Suddenly that mattered more than anything had ever mattered in his life.
Chapter 5
Destroyers of the 13th Flotilla… having been order
ed to attack the enemy when opportunity offered, moved out at 4.15 pm simultaneously with a similar movement on the part of the enemy. The attack was carried out in the most gallant manner and with great determination…
From Vice-Admiral Sir David Beatty’s report to Commander-in-Chief
Champion was flying the signal for the port column, this division, to attack, and over Nick’s head at the after end of the bridge Lanyard’s answering pendant thrashed enthusiastically at the yardarm. Ahead, Nicator, Nomad and the divisional leader Nestor also had their pendants close-up; astern, Moorsom’s ran up now.

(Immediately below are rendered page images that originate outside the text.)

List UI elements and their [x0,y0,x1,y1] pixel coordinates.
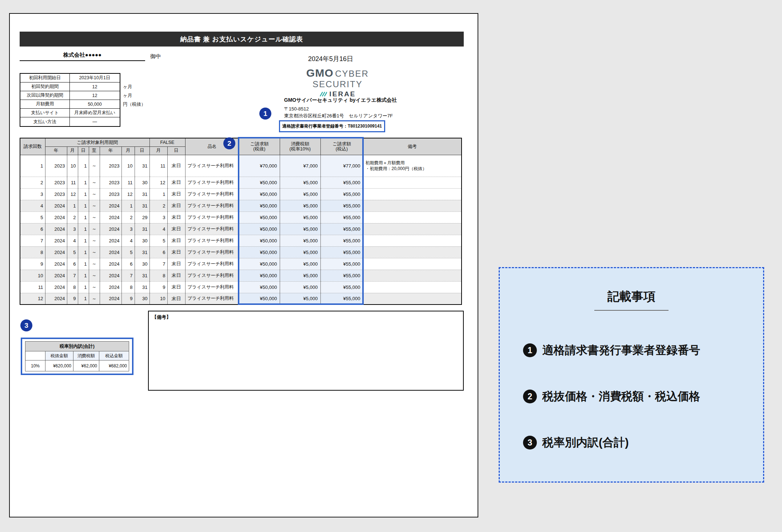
schedule-cell: 5 [121,246,135,258]
schedule-cell: 7 [20,235,45,246]
schedule-cell: 6 [149,246,167,258]
schedule-cell: 3 [149,211,167,223]
schedule-cell: ～ [89,200,100,211]
schedule-cell: ～ [89,188,100,200]
header-remarks: 備考 [363,138,462,155]
schedule-cell: プライスサーチ利用料 [185,188,239,200]
schedule-cell: ¥5,000 [280,211,320,223]
schedule-cell: ～ [89,223,100,235]
schedule-cell: プライスサーチ利用料 [185,258,239,270]
schedule-cell: ¥55,000 [320,223,363,235]
schedule-cell: 末日 [167,293,185,305]
schedule-cell: 31 [135,246,149,258]
legend-number-badge: 2 [523,390,537,403]
schedule-remark-cell [363,270,462,281]
schedule-cell: 2024 [45,235,67,246]
contract-info-row: 次回以降契約期間12ヶ月 [20,91,120,100]
schedule-cell: 1 [78,281,89,293]
tax-breakdown-header-tax: 消費税額 [73,351,99,360]
schedule-cell: 2024 [100,246,121,258]
schedule-cell: ¥5,000 [280,188,320,200]
schedule-cell: ～ [89,293,100,305]
schedule-remark-cell [363,246,462,258]
registration-number: 適格請求書発行事業者登録番号：T8012301009141 [282,123,382,129]
schedule-cell: 2 [20,177,45,188]
schedule-row: 11202481～20248319末日プライスサーチ利用料¥50,000¥5,0… [20,281,462,293]
schedule-cell: 1 [67,200,78,211]
contract-info-suffix: ヶ月 [123,91,132,100]
schedule-cell: 2024 [45,270,67,281]
contract-info-table: 初回利用開始日2023年10月1日初回契約期間12ヶ月次回以降契約期間12ヶ月月… [20,73,120,127]
schedule-remark-cell [363,281,462,293]
contract-info-label: 初回契約期間 [20,82,70,91]
registration-number-highlight-box: 適格請求書発行事業者登録番号：T8012301009141 [279,120,385,132]
schedule-cell: ¥55,000 [320,281,363,293]
schedule-row: 7202441～20244305末日プライスサーチ利用料¥50,000¥5,00… [20,235,462,246]
contract-info-suffix: 円（税抜） [123,100,146,109]
header-day-to: 日 [135,146,149,155]
schedule-remark-cell [363,258,462,270]
schedule-cell: ¥5,000 [280,177,320,188]
schedule-cell: 4 [149,223,167,235]
schedule-cell: 2023 [45,155,67,177]
schedule-remark-cell [363,200,462,211]
issuer-address: 東京都渋谷区桜丘町26番1号 セルリアンタワー7F [284,112,397,119]
schedule-cell: 1 [78,177,89,188]
schedule-remark-cell [363,188,462,200]
schedule-remark-cell [363,211,462,223]
schedule-cell: 末日 [167,155,185,177]
header-consumption-tax: 消費税額 (税率10%) [280,138,320,155]
schedule-row: 5202421～20242293末日プライスサーチ利用料¥50,000¥5,00… [20,211,462,223]
schedule-cell: 6 [20,223,45,235]
schedule-row: 9202461～20246307末日プライスサーチ利用料¥50,000¥5,00… [20,258,462,270]
tax-breakdown-amount-incl: ¥682,000 [99,360,129,371]
schedule-cell: ¥77,000 [320,155,363,177]
contract-info-value: 2023年10月1日 [70,74,120,82]
header-consumption-tax-line1: 消費税額 [291,141,309,146]
schedule-cell: 2023 [100,155,121,177]
legend-item: 1適格請求書発行事業者登録番号 [523,343,700,358]
schedule-cell: ¥55,000 [320,211,363,223]
schedule-cell: 2024 [100,258,121,270]
tax-breakdown-rate: 10% [25,360,45,371]
header-month-to: 月 [121,146,135,155]
schedule-cell: 10 [67,155,78,177]
contract-info-row: 初回利用開始日2023年10月1日 [20,74,120,82]
schedule-cell: 12 [20,293,45,305]
contract-info-row: 初回契約期間12ヶ月 [20,82,120,91]
issuer-company-name: GMOサイバーセキュリティ byイエラエ株式会社 [284,97,397,104]
schedule-cell: 2024 [45,223,67,235]
schedule-cell: 2 [121,211,135,223]
schedule-cell: 2 [67,211,78,223]
schedule-cell: 7 [121,270,135,281]
schedule-cell: ¥5,000 [280,281,320,293]
tax-breakdown-title: 税率別内訳(合計) [25,342,129,351]
legend-item: 3税率別内訳(合計) [523,435,629,450]
schedule-cell: ¥50,000 [239,177,280,188]
annotation-badge-2: 2 [223,137,235,149]
legend-number-badge: 3 [523,436,537,450]
remarks-box: 【備考】 [148,311,464,391]
schedule-cell: 6 [67,258,78,270]
schedule-cell: 末日 [167,223,185,235]
schedule-cell: プライスサーチ利用料 [185,177,239,188]
header-billing-count: 請求回数 [20,138,45,155]
contract-info-value: 12 [70,91,120,100]
schedule-cell: 10 [20,270,45,281]
schedule-cell: 末日 [167,235,185,246]
schedule-cell: 4 [20,200,45,211]
tax-breakdown-corner-cell [25,351,45,360]
schedule-cell: ～ [89,281,100,293]
schedule-row: 12023101～2023103111末日プライスサーチ利用料¥70,000¥7… [20,155,462,177]
schedule-cell: ¥55,000 [320,188,363,200]
schedule-cell: 11 [149,155,167,177]
schedule-cell: 30 [135,177,149,188]
tax-breakdown-highlight-box: 税率別内訳(合計) 税抜金額 消費税額 税込金額 10% ¥620,000 ¥6… [21,338,133,375]
schedule-cell: 31 [135,200,149,211]
schedule-cell: 3 [121,223,135,235]
schedule-cell: 5 [67,246,78,258]
contract-info-label: 支払いサイト [20,109,70,117]
schedule-cell: プライスサーチ利用料 [185,223,239,235]
header-day-from: 日 [78,146,89,155]
schedule-cell: ¥5,000 [280,223,320,235]
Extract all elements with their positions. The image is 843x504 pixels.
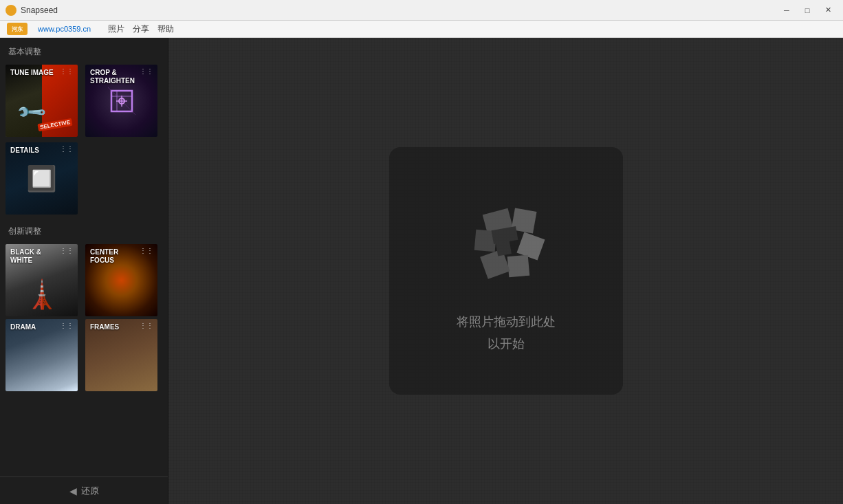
details-grip-icon: ⋮⋮ bbox=[60, 145, 74, 153]
crop-straighten-svg bbox=[105, 84, 139, 118]
tool-drama[interactable]: DRAMA ⋮⋮ bbox=[6, 319, 78, 391]
drop-zone[interactable]: 将照片拖动到此处 以开始 bbox=[389, 147, 623, 395]
watermark-site: www.pc0359.cn bbox=[38, 25, 91, 33]
section-basic-label: 基本调整 bbox=[0, 38, 168, 62]
close-button[interactable]: ✕ bbox=[818, 3, 837, 17]
details-icon: 🔲 bbox=[26, 164, 57, 193]
restore-bar[interactable]: ◀ 还原 bbox=[0, 476, 168, 504]
details-tools-single: 🔲 DETAILS ⋮⋮ bbox=[0, 140, 168, 217]
menu-bar: 河东 www.pc0359.cn 照片 分享 帮助 bbox=[0, 21, 843, 38]
crop-straighten-label: CROP &STRAIGHTEN bbox=[90, 69, 135, 85]
section-creative-label: 创新调整 bbox=[0, 217, 168, 241]
tool-details[interactable]: 🔲 DETAILS ⋮⋮ bbox=[6, 142, 78, 215]
menu-share[interactable]: 分享 bbox=[133, 23, 149, 35]
tune-image-label: TUNE IMAGE bbox=[10, 69, 54, 77]
tune-grip-icon: ⋮⋮ bbox=[60, 67, 74, 75]
center-focus-label: CENTERFOCUS bbox=[90, 248, 118, 265]
maximize-button[interactable]: □ bbox=[798, 3, 817, 17]
app-title: Snapseed bbox=[21, 6, 777, 15]
tower-icon: 🗼 bbox=[25, 278, 59, 311]
main-content[interactable]: 将照片拖动到此处 以开始 bbox=[168, 38, 843, 504]
frames-label: FRAMES bbox=[90, 323, 119, 331]
drop-text: 将照片拖动到此处 以开始 bbox=[457, 311, 556, 355]
tool-frames[interactable]: FRAMES ⋮⋮ bbox=[85, 319, 157, 391]
frames-grip-icon: ⋮⋮ bbox=[140, 322, 153, 329]
minimize-button[interactable]: ─ bbox=[777, 3, 796, 17]
snapseed-logo bbox=[451, 187, 561, 297]
tool-black-white[interactable]: 🗼 BLACK &WHITE ⋮⋮ bbox=[6, 244, 78, 316]
bw-grip-icon: ⋮⋮ bbox=[60, 247, 74, 254]
details-label: DETAILS bbox=[10, 146, 39, 155]
restore-arrow-icon: ◀ bbox=[69, 485, 77, 496]
sidebar: 基本调整 🔧 SELECTIVE TUNE IMAGE ⋮⋮ bbox=[0, 38, 168, 504]
main-layout: 基本调整 🔧 SELECTIVE TUNE IMAGE ⋮⋮ bbox=[0, 38, 843, 504]
menu-help[interactable]: 帮助 bbox=[157, 23, 174, 35]
drama-label: DRAMA bbox=[10, 323, 36, 331]
app-icon bbox=[6, 5, 17, 16]
watermark-logo: 河东 bbox=[7, 23, 28, 35]
black-white-label: BLACK &WHITE bbox=[10, 248, 41, 265]
drama-grip-icon: ⋮⋮ bbox=[60, 322, 74, 329]
drop-line-2: 以开始 bbox=[457, 333, 556, 355]
basic-tools-grid: 🔧 SELECTIVE TUNE IMAGE ⋮⋮ bbox=[0, 62, 168, 140]
window-controls: ─ □ ✕ bbox=[777, 3, 837, 17]
focus-grip-icon: ⋮⋮ bbox=[140, 247, 153, 254]
titlebar: Snapseed ─ □ ✕ bbox=[0, 0, 843, 21]
menu-photo[interactable]: 照片 bbox=[108, 23, 124, 35]
tool-crop-straighten[interactable]: CROP &STRAIGHTEN ⋮⋮ bbox=[85, 65, 157, 137]
restore-label: 还原 bbox=[81, 485, 99, 497]
creative-tools-grid: 🗼 BLACK &WHITE ⋮⋮ CENTERFOCUS ⋮⋮ DRAM bbox=[0, 241, 168, 394]
tool-center-focus[interactable]: CENTERFOCUS ⋮⋮ bbox=[85, 244, 157, 316]
drop-line-1: 将照片拖动到此处 bbox=[457, 311, 556, 333]
crop-grip-icon: ⋮⋮ bbox=[140, 67, 153, 75]
tool-tune-image[interactable]: 🔧 SELECTIVE TUNE IMAGE ⋮⋮ bbox=[6, 65, 78, 137]
svg-rect-10 bbox=[507, 254, 529, 277]
menu-items: 照片 分享 帮助 bbox=[108, 23, 174, 35]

Mortimer was hugging the binnacle in an ape-like stance with his arms spread and hooked around the spheres. Reynolds was making an adjustment to the port torpedo sight. Johnson, close to Nick on the port side farther aft, was looking through his binoculars at the head of the German line.

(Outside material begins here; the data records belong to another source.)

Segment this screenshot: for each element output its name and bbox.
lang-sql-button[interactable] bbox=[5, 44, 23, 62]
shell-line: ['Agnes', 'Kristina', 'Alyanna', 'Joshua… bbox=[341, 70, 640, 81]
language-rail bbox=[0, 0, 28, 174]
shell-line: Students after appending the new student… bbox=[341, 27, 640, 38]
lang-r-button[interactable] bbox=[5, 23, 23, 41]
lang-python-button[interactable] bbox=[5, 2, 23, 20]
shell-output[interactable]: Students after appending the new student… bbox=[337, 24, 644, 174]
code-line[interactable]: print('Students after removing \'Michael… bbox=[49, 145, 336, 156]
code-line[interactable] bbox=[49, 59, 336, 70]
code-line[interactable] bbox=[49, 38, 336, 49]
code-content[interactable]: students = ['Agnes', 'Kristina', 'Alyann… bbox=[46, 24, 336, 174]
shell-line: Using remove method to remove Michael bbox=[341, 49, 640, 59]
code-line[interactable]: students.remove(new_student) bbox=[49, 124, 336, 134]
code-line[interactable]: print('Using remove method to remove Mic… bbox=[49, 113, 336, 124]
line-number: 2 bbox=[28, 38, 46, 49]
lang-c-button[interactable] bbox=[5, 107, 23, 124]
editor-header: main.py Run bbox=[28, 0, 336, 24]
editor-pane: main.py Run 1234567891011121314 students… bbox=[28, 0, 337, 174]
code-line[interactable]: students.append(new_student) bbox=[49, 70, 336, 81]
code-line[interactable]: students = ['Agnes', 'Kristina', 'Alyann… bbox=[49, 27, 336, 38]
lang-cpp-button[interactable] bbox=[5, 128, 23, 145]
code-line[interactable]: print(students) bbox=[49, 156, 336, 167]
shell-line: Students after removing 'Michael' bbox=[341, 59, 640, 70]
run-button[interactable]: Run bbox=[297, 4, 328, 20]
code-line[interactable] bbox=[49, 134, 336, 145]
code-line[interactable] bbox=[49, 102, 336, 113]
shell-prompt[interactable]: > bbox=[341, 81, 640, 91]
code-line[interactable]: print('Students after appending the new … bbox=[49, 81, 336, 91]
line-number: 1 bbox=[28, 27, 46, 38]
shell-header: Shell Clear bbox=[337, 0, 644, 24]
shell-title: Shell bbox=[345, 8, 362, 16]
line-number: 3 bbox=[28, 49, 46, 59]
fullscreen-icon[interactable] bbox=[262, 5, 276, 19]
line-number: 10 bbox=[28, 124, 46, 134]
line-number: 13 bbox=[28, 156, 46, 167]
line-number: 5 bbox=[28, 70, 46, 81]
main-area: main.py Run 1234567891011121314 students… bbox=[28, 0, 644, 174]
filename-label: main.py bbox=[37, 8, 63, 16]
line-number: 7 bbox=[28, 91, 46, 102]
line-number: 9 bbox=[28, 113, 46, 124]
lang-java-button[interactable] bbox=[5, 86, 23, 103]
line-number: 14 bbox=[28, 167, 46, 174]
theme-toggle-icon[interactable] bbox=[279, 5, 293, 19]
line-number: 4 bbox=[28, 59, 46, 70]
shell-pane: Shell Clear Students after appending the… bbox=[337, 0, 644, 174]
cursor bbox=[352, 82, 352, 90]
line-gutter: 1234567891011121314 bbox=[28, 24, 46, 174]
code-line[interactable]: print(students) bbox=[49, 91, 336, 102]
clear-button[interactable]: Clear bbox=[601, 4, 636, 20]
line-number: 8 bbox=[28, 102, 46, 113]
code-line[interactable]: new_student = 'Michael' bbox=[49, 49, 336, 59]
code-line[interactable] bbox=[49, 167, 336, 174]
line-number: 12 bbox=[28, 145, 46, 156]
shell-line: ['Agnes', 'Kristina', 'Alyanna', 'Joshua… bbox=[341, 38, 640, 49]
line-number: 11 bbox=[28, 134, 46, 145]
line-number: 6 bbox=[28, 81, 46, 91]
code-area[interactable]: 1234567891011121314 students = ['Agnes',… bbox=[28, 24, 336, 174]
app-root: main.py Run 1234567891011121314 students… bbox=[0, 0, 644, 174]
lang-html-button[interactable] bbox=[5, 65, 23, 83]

Behind them Garret’s yell was like a seagull s screech:
‘Executive, sir!’
That signal had dropped from Champion’s yard; a new one climbing off the other side would be the order for the next division, the centre column, to follow this one. Mortimer, in that hunched-up position, had his face right down on the voicepipe, and he’d called down to the quartermaster for full power before Garret had had time to haul in the answering pendant. Nestor had put her helm over and she was careering away to port, leaning to the turn and digging her bow deep, flinging back a bow-wave like a great white scarf streaming from a runner’s throat, the wave lengthening and curling aft down her sleek black side and her wash sluicing away in a heaped-up curve of foam with Nomad’s stem sheering into it, and then Nicator’s into hers; and now it was Lanyard’s turn. Mortimer shouting ‘Starboard twenty!’ into increasing noise as the stoke-hold fans roared and her speed built up. Nick grasped for handholds on the base of the searchlight platform to steady himself against the force of the turn and the suddenly slanting deck, the sharp heel to starboard as she swung fast to port; Garret, coiling halyards with the pendant bundled temporarily under one arm, lurched round and crashed against him, muttered terse apologies as he struggled back up the sloping deck. But she was levelling again now, straightening into the straight lines of the other destroyers’ wakes. Reynolds shouted into a voicepipe close to the torpedo sight. ‘Stand by all tubes!’ His voice, snatched away by the wind, was sharp and thin. Nobody had said anything about the guns yet; Nick was watching Johnson, who had his glasses up again to stare out over miles of grey-green sea to the dark shapes and heavy smoke-trails of Hipper’s battle cruisers.